契約解除は市長選の結果示された民意に基づくもの この論理で行けば、現地半額建て替えを実現することが必要

 次は、契約解除は、市長選の結果示された民意に基礎づくものであり、根拠があるという市長の主張。選挙結果の民意だけを根拠に条例に基づき、議決予算をもって進められていた事業を独断で止められるのか?先に、民意を背景に条例改正を行なうべきではないか?また、この論理で行けば、昨日書いたように現地半額建て替えを実現しなければならない。

 さらには、体育館病院も次の選挙で市長が変われば、条例の定めさえもないため、同じ運命をたどる。このような発想で市政を運営していては、いつまで経っても病院はできない。原文は次のとおり。

 「参加人らは、長年にわたり専門家、市民を交えて検討してきた結果が病院設置条例であり、本件条例に示された病院の設置場所、設置規模は検討を重ねた民意が反映されているものであるにもかかわらず、市長が根拠無く本件各契約の解除等を行っており、裁量権の逸脱濫用である旨主張する。

 しかし、上記の通り、市長は元の整備計画への反対を表明して市長選に当選しているのであり、本件各契約の解除等は民意に基づきなされたのである。
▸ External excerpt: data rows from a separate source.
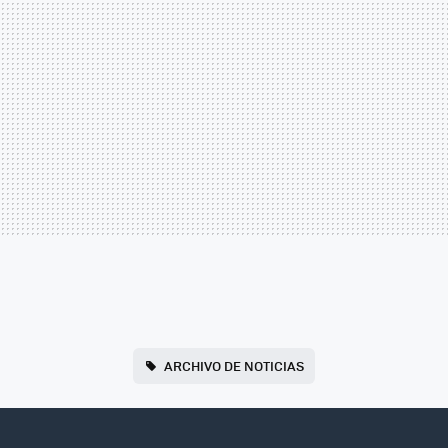
ARCHIVO DE NOTICIAS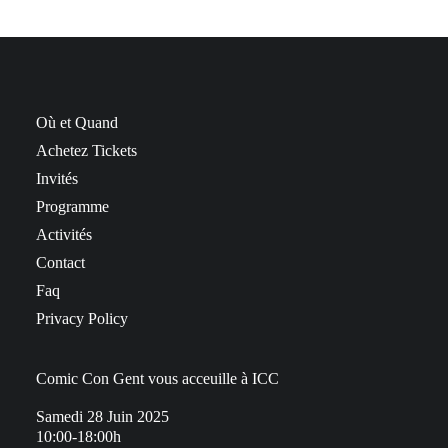
Où et Quand
Achetez Tickets
Invités
Programme
Activités
Contact
Faq
Privacy Policy
Comic Con Gent vous acceuille à ICC
Samedi 28 Juin 2025
10:00-18:00h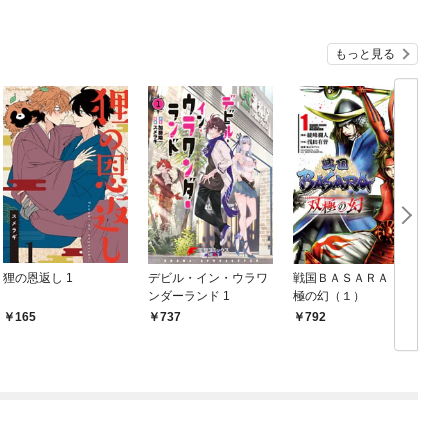
もっと見る
狸の恩返し 1
デビル・イン・ウラワ
戦国ＢＡＳＡＲＡ 双
ンダーランド 1
極の幻（１）
Z
165
737
792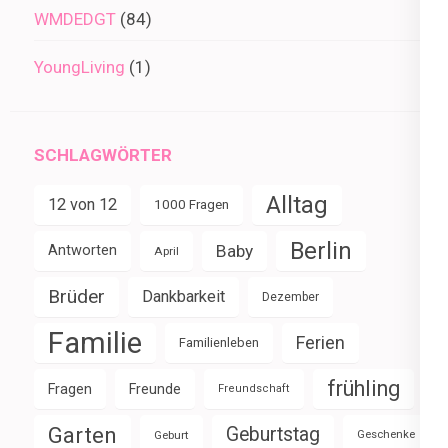
WMDEDGT
(84)
YoungLiving
(1)
SCHLAGWÖRTER
Alltag
12 von 12
1000 Fragen
Berlin
Baby
Antworten
April
Brüder
Dankbarkeit
Dezember
Familie
Ferien
Familienleben
frühling
Fragen
Freunde
Freundschaft
Garten
Geburtstag
Geburt
Geschenke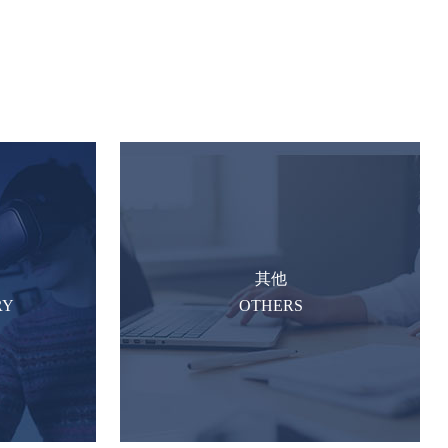
其他
RY
OTHERS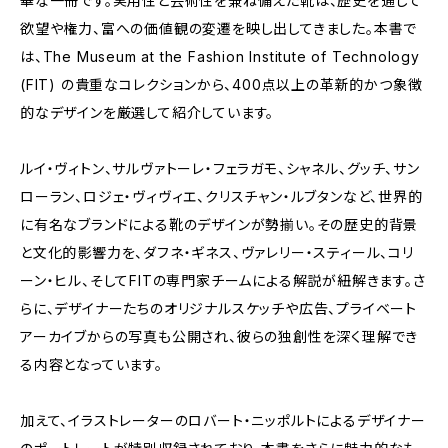
華な一冊です。実用性と芸術性を兼ね備えた靴は、歴史を通じて
欲望や権力、富への価値観の変遷を映し出してきました。本書で
は、The Museum at the Fashion Institute of Technology
(FIT) の貴重なコレクションから、400点以上の革新的かつ象徴
的なデザインを厳選して紹介しています。
ルイ・ヴィトン、サルヴァトーレ・フェラガモ、シャネル、グッチ、サン
ローラン、ロジェ・ヴィヴィエ、クリスチャン・ルブタンなど、世界的
に有名なブランドによる靴のデザインが勢揃い。その歴史的背景
と文化的影響力を、ダフネ・ギネス、ヴァレリー・スティール、コリ
ーン・ヒル、そしてFITの専門家チームによる解説が紐解きます。さ
らに、デザイナーたちのオリジナルスケッチや広告、プライベート
アーカイブからの写真も公開され、彼らの独創性を深く理解でき
る内容となっています。
加えて、イラストレーターのロバート・ニッポルトによるデザイナー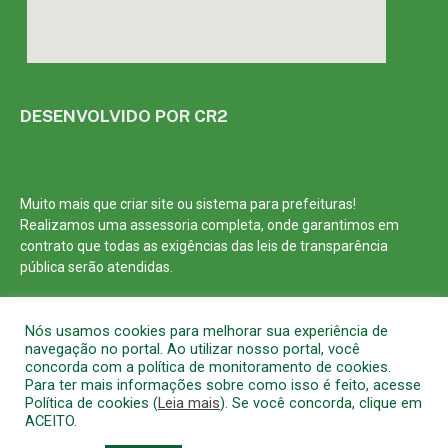
DESENVOLVIDO POR CR2
Muito mais que
criar site
ou
sistema para prefeituras
!
Realizamos uma
assessoria
completa, onde garantimos em
contrato que todas as exigências das
leis de transparência
pública
serão atendidas.
Conheça o
PNTP
e o
Radar da Transparência Pública
Nós usamos cookies para melhorar sua experiência de
navegação no portal. Ao utilizar nosso portal, você
concorda com a política de monitoramento de cookies.
Para ter mais informações sobre como isso é feito, acesse
Política de cookies (
Leia mais
). Se você concorda, clique em
Todos os direitos reservados a Prefeitura Municipal de Barcarena
ACEITO.
Mapa do Site
Acessar Área Administrativa
Acessar o Webmail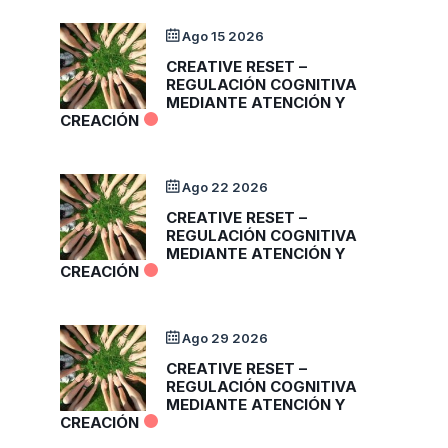
Ago 15 2026
CREATIVE RESET –
REGULACIÓN COGNITIVA
MEDIANTE ATENCIÓN Y
CREACIÓN
Ago 22 2026
CREATIVE RESET –
REGULACIÓN COGNITIVA
MEDIANTE ATENCIÓN Y
CREACIÓN
Ago 29 2026
CREATIVE RESET –
REGULACIÓN COGNITIVA
MEDIANTE ATENCIÓN Y
CREACIÓN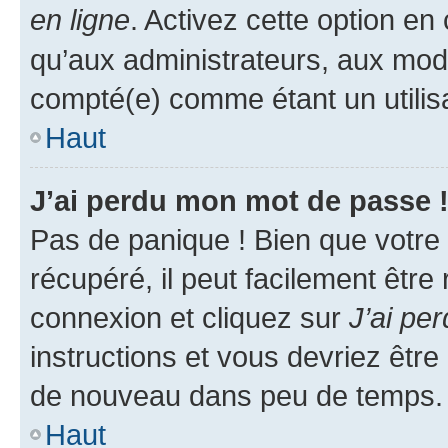
en ligne
. Activez cette option e
qu’aux administrateurs, aux mo
compté(e) comme étant un utilisat
Haut
J’ai perdu mon mot de passe 
Pas de panique ! Bien que votre
récupéré, il peut facilement être
connexion et cliquez sur
J’ai pe
instructions et vous devriez êt
de nouveau dans peu de temps.
Haut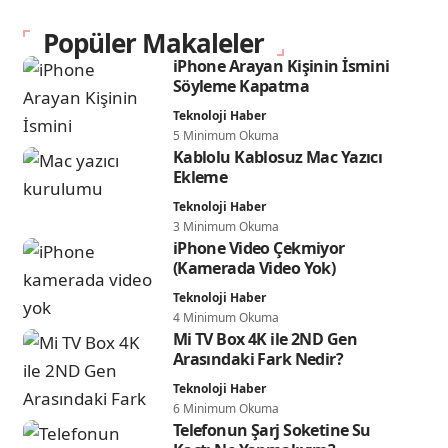
Popüler Makaleler
iPhone Arayan Kişinin İsmini
Söyleme Kapatma
Teknoloji Haber
5 Minimum Okuma
Kablolu Kablosuz Mac Yazıcı
Ekleme
Teknoloji Haber
3 Minimum Okuma
iPhone Video Çekmiyor
(Kamerada Video Yok)
Teknoloji Haber
4 Minimum Okuma
Mi TV Box 4K ile 2ND Gen
Arasındaki Fark Nedir?
Teknoloji Haber
6 Minimum Okuma
Telefonun Şarj Soketine Su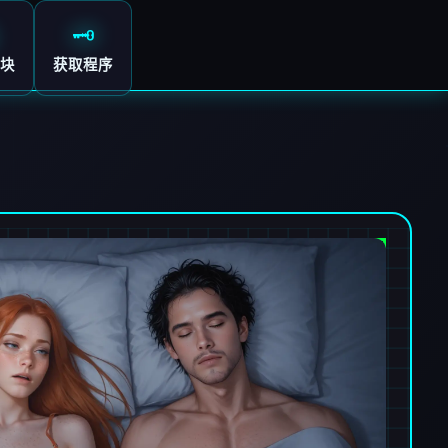
🗝️
块
获取程序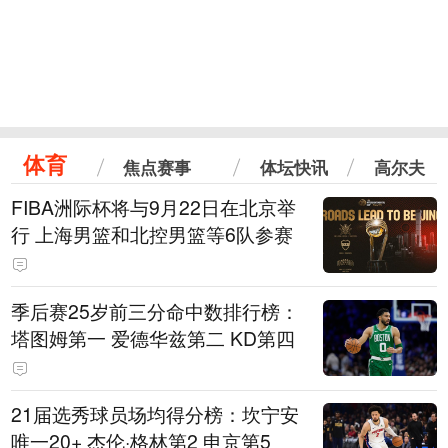
体育
焦点赛事
体坛快讯
高尔夫
FIBA洲际杯将与9月22日在北京举
行 上海男篮和北控男篮等6队参赛
季后赛25岁前三分命中数排行榜：
塔图姆第一 爱德华兹第二 KD第四
21届选秀球员场均得分榜：坎宁安
唯一20+ 杰伦·格林第2 申京第5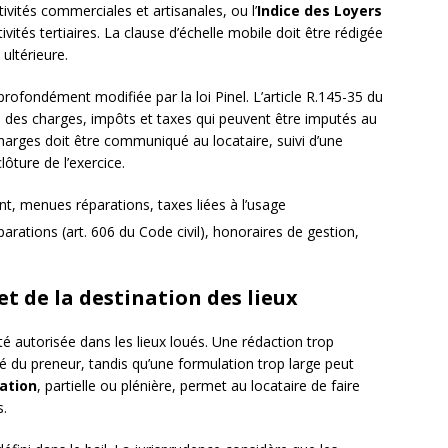
tivités commerciales et artisanales, ou l’
Indice des Loyers
ivités tertiaires. La clause d’échelle mobile doit être rédigée
ultérieure.
profondément modifiée par la loi Pinel. L’article R.145-35 du
e des charges, impôts et taxes qui peuvent être imputés au
arges doit être communiqué au locataire, suivi d’une
lôture de l’exercice.
nt, menues réparations, taxes liées à l’usage
rations (art. 606 du Code civil), honoraires de gestion,
t de la destination des lieux
té autorisée dans les lieux loués. Une rédaction trop
vité du preneur, tandis qu’une formulation trop large peut
ation
, partielle ou plénière, permet au locataire de faire
s.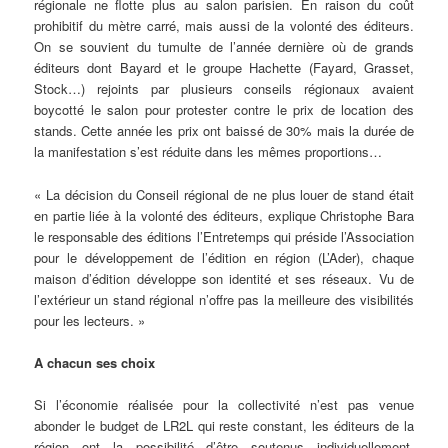
régionale ne flotte plus au salon parisien. En raison du coût
prohibitif du mètre carré, mais aussi de la volonté des éditeurs.
On se souvient du tumulte de l’année dernière où de grands
éditeurs dont Bayard et le groupe Hachette (Fayard, Grasset,
Stock…) rejoints par plusieurs conseils régionaux avaient
boycotté le salon pour protester contre le prix de location des
stands. Cette année les prix ont baissé de 30% mais la durée de
la manifestation s’est réduite dans les mêmes proportions…
« La décision du Conseil régional de ne plus louer de stand était
en partie liée à la volonté des éditeurs, explique Christophe Bara
le responsable des éditions l’Entretemps qui préside l’Association
pour le développement de l’édition en région (L’Ader), chaque
maison d’édition développe son identité et ses réseaux. Vu de
l’extérieur un stand régional n’offre pas la meilleure des visibilités
pour les lecteurs. »
A chacun ses choix
Si l’économie réalisée pour la collectivité n’est pas venue
abonder le budget de LR2L qui reste constant, les éditeurs de la
région ont la possibilité d’être soutenus individuellement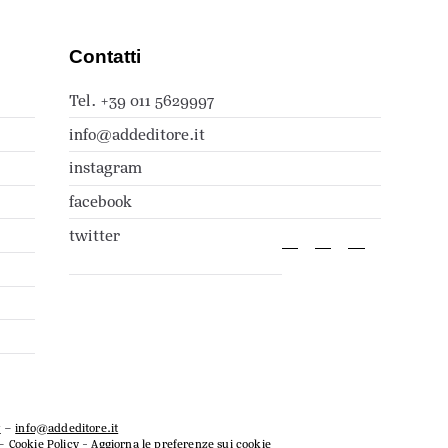
Contatti
Tel. +39 011 5629997
info@addeditore.it
instagram
facebook
twitter
7
–
info@addeditore.it
–
Cookie Policy
-
Aggiorna le preferenze sui cookie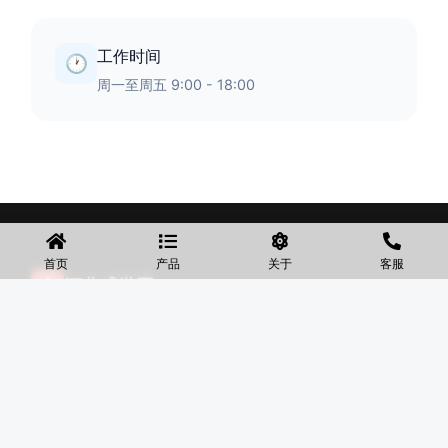
工作时间
🕐
周一至周五 9:00 - 18:00
首页
产品
关于
客服
◆
河北盛世网
盛世网厂家主要产品有防护网、护栏网、围网、铁丝网、围
挡、防爆笼、铅丝笼、固滨笼、加筋石笼网、格宾石笼网、格
宾网、电焊石笼网、铅丝石笼网、边坡防护网铁丝网、市政护
栏网、球场围网、锌钢铁艺护栏、声屏障等产品均为厂家直
销，价格合理，需要的可以电话咨询。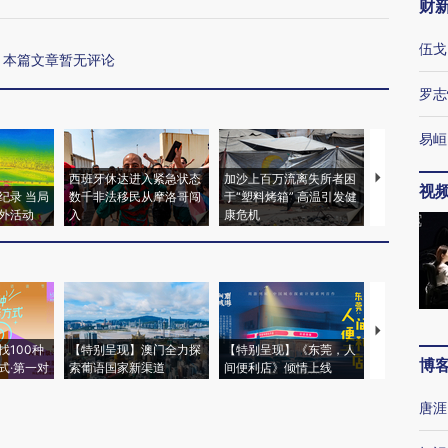
财
伍戈
本篇文章暂无评论
罗志
易峘
西班牙休达进入紧急状态
加沙上百万流离失所者困
视线｜HYR
视
纪录 当局
数千非法移民从摩洛哥闯
于“塑料烤箱” 高温引发健
术：是什么
外活动
入
康危机
心“花钱找虐
【推广】走
找100种
【特别呈现】澳门全力探
【特别呈现】《东莞，人
会，让数智科
博
式·第一对
索葡语国家新渠道
间便利店》倾情上线
业
唐涯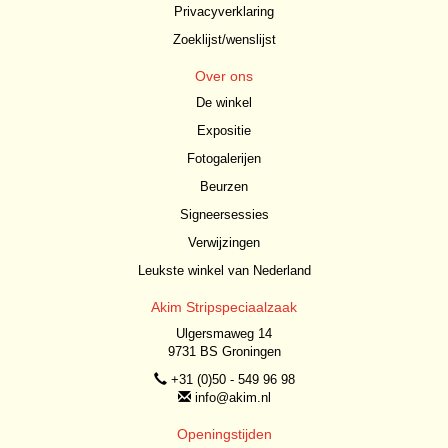
Privacyverklaring
Zoeklijst/wenslijst
Over ons
De winkel
Expositie
Fotogalerijen
Beurzen
Signeersessies
Verwijzingen
Leukste winkel van Nederland
Akim Stripspeciaalzaak
Ulgersmaweg 14
9731 BS Groningen
+31 (0)50 - 549 96 98
info@akim.nl
Openingstijden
そのため、本件各契約の解除等は民意に基礎付けられており、 根拠無く行ったなどと到底いうことができない。」

早期建設の観点のみから判断すべきでなく、設置場所変更で時間がかかっても、選挙結果に基づくものであり、民意が許容

 まだまだ、興味深い市長の主張があるがあと一点だけ。

 病院は早期建設という観点のみから判断すべきものでなく、設置場所変更で設置に時間がかかったのも、選挙結果に基づくものであり、民意が許容しているという市長の主張。これでは、上記同様、いつまで経っても病院はできない。市長の原文での主張は次の通り。

 「参加人らは、本件各契約の解除等を行ったことにより、 市民病院の設置が大幅に遅延したばかりでなく、市が本来支出する必要のなかった4256万もの支出を強いられており、社会通念上著しく妥当性を欠く旨主張する。

 しかし、野洲市の新病院建設は、野洲市の医療及び財政等に大きな影響を有するものであり、早期建設という観点のみから判断すべき事項とまではいえないし、 新病院の設置場所変更により、設置に時間がかかったとしても、それは選挙結果に基づくものであり、民意が許容しているものである。」